··· Available data
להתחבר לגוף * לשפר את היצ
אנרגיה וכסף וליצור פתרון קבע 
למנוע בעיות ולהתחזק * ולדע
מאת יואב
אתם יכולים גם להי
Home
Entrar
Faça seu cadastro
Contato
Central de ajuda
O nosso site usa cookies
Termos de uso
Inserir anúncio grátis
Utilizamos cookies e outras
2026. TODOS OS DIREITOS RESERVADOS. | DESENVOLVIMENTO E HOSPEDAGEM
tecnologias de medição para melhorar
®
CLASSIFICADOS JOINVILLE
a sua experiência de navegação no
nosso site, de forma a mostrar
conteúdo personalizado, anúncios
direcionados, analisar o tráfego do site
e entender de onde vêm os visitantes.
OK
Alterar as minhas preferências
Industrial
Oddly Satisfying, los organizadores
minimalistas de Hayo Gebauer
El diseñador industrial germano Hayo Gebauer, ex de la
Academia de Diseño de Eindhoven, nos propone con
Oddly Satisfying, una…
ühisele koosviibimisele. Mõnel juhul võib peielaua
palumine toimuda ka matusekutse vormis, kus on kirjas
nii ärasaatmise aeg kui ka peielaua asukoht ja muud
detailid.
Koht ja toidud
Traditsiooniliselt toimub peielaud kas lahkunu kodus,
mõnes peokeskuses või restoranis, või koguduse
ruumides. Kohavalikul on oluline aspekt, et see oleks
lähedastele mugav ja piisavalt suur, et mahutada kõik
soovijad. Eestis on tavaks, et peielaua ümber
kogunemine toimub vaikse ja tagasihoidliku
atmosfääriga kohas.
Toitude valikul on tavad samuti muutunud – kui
······
··· Available data
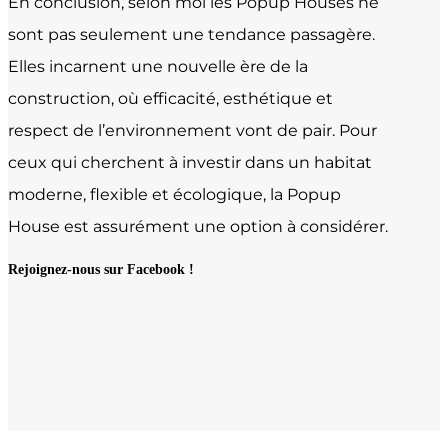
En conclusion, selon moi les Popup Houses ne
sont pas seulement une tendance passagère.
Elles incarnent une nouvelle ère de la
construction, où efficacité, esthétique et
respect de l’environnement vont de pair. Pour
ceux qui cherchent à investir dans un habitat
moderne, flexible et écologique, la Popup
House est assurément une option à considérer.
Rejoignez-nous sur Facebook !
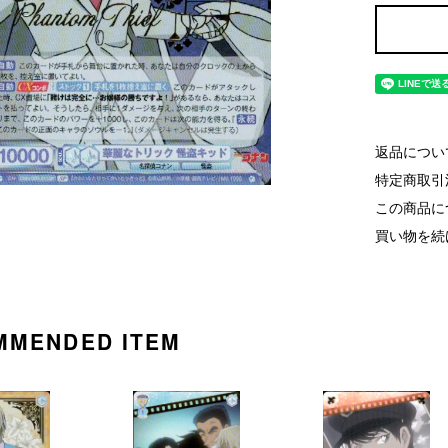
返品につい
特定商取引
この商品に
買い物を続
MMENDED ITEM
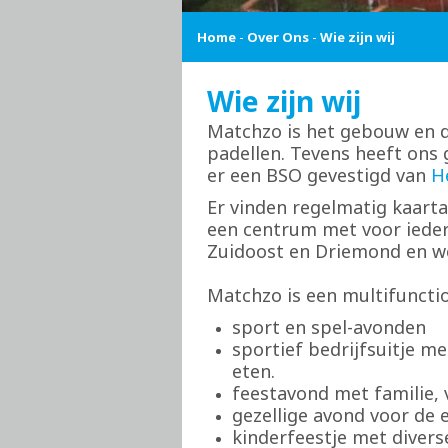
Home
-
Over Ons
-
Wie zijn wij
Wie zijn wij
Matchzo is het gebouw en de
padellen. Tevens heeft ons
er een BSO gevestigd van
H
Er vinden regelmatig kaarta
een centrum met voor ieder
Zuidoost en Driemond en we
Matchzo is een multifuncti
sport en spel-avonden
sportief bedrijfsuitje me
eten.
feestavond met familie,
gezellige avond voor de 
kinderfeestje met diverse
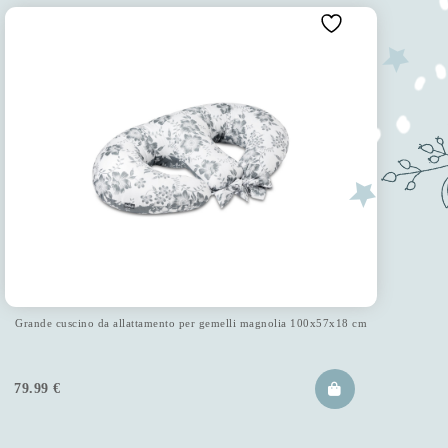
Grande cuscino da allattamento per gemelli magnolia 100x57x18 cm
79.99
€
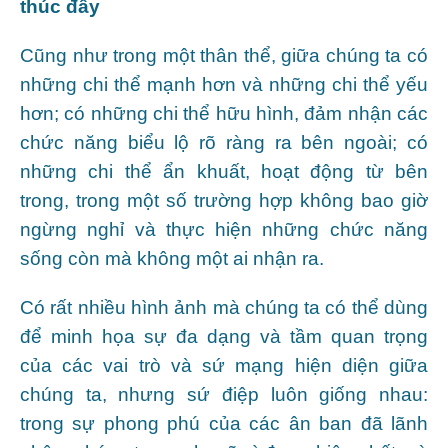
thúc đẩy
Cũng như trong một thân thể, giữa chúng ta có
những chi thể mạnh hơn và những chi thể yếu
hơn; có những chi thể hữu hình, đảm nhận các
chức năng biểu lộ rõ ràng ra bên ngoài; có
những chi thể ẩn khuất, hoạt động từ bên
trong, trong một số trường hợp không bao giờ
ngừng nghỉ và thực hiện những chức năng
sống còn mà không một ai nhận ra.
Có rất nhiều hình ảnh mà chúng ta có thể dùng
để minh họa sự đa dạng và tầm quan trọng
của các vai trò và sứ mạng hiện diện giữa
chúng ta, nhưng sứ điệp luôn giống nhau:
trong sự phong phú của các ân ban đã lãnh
······
== About this exercise ==
Using the data above, print exactly the lines from the line that contains "soovijad. Eestis on tavaks, et peielaua ümber" through the line that contains "Toitude valikul on", with both included.

== Output ==
soovijad. Eestis on tavaks, et peielaua ümber
kogunemine toimub vaikse ja tagasihoidliku
atmosfääriga kohas.
Toitude valikul on tavad samuti muutunud – kui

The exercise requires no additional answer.